ANCHORAGE, Alaska — An Anchorage judge voted off the bench last month will no longer be able to seek judicial office in Alaska, according to an agreement unanimously approved by the Alaska Commission on Judicial Conduct.
The agreement comes after complaints alleging that former Judge Richard Postma, with the state’s Third Judicial District, engaged in unprofessional communications and was unfit to be a judge.
The conduct commission began disciplinary hearings Wednesday, but quickly went into recess for negotiations. According to the commission, Postma accepted the facts as legal proof to support the charges against him.
Other stipulations require that Postma be publicly censured for the charges, and that he drop state and federal discrimination lawsuits filed against the court system, the Alaska Judicial Council and several court employees.
Postma had contended that he was subjected to ethnic stereotyping and unprofessional statements which caused him to suffer from anxiety.

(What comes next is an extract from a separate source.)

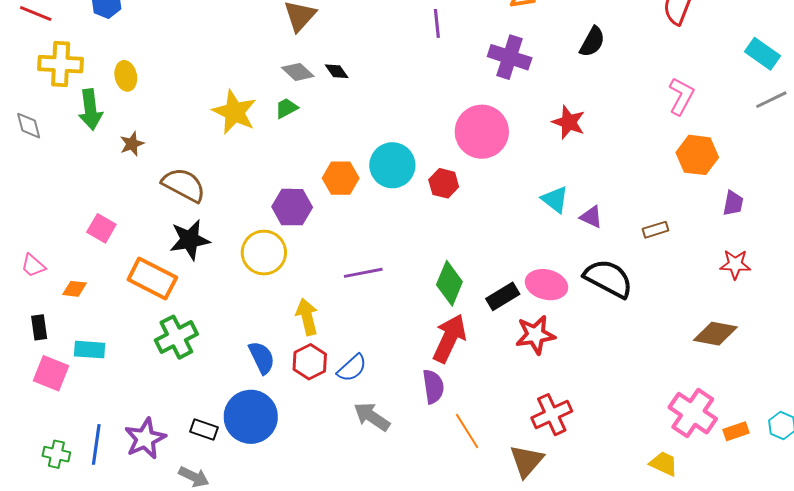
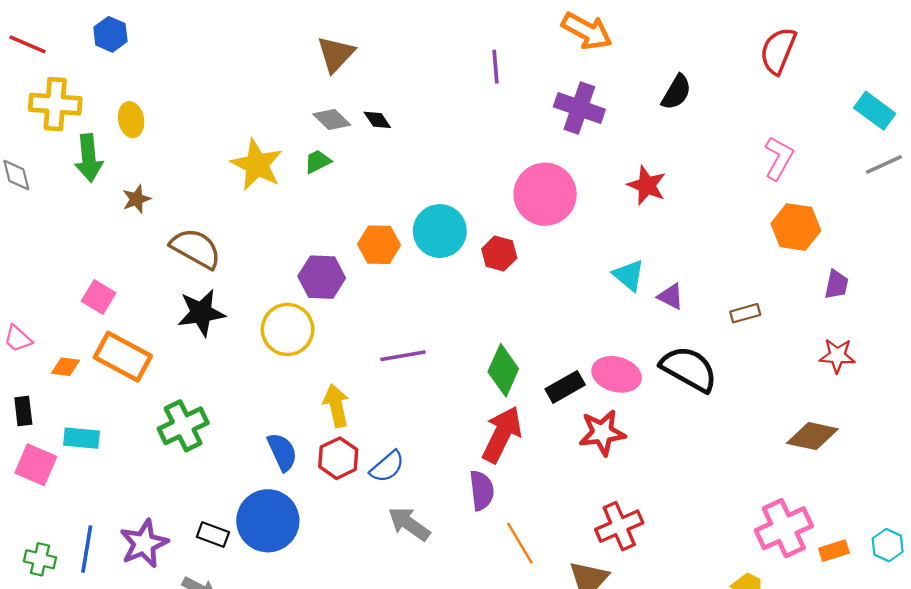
orange rectangle: (152, 278) -> (123, 357), moved
pink cross: (693, 413) -> (784, 528), turned 30

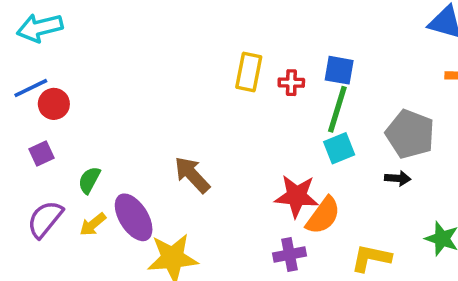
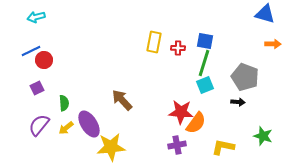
cyan arrow: (40, 28) -> (36, 17), size x0.7
green semicircle: (89, 180) -> (64, 103), turned 147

Postma’s attorney, Thomas Van Flein, says he would have been able to provide a defense to the charges if the hearing had gone forward.
“Judge Postma believes that the damage to his reputation has already been done, and there’s nothing that can be said or resolved in this hearing that would return him his reputation, so that was another reason that he considered in resolving this,” Van Flein said.
“In addition, there were provisions that information that has been posted on his retention-related websites, that those websites be taken down,” said the commission’s Marla Greenstein.
The agreement now has to be approved by the Alaska Supreme Court.